It seemed likely that variation in the number of stimulus pulses from trial to trial could affect both the unit activity and the vocal response separately. We therefore wanted to be sure that any detected correlations between the unit activity and the vocal response were not being driven by changes in the stimulus duration. Thus for all four correlational analyses, we ran multivariate regressions with both stimulus pulse number and unit activity (either latency or net spikes) as independent variables. In addition, we tested for correlations between the vocal response and unit activity on the subset of trials in which stimulus duration was kept constant. Because for some neurons there were few data at particular stimulus durations, the multivariate regression analysis was used as the criterion for whether there was a significant correlation between unit activity and vocal response for each cell. For clarity, however, the illustrative data presented in the figures is only for trials in which stimulus duration was held constant. Finally, for each cell, we tested whether the net number of unit spikes was different on trials on which a vocal response occurred than on trials on which the vocal response failed (while holding stimulus duration constant).

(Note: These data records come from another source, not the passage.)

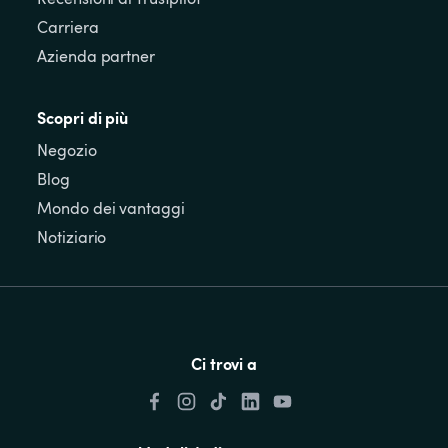
Carriera
Azienda partner
Scopri di più
Negozio
Blog
Mondo dei vantaggi
Notiziario
Ci trovi a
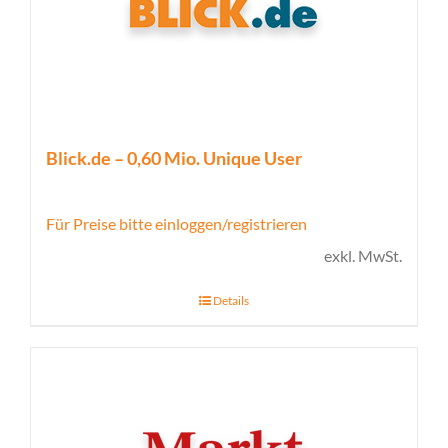
Blick.de – 0,60 Mio. Unique User
Für Preise bitte einloggen/registrieren
exkl. MwSt.
Details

To compare how tightly each unit's spike pattern was timed relative to the stimulus onset versus the vocal onset, we calculated the width of each PSTH and PETH distribution peak at half-maximal height. These distributions were noisy: the spikes per time bin often did not decay smoothly away from the peak. We calculated the width at the first time point greater than and less than the peak time where the number of spikes per bin fell below half the number of spikes in the peak bin, and again at the last time points (i.e., furthest from the peak) where the spikes per bin fell below this half-peak value. The former number will tend to underestimate the half-height width of the distribution, whereas the latter will overestimate this width. We averaged these minimum and maximum values to arrive at a final estimate of the width of both the PSTH and PETH spike distributions for each unit. A comparison of these two numbers was used to judge whether spike timing for each cell was more tightly locked to the stimulus onset or to the vocal onset.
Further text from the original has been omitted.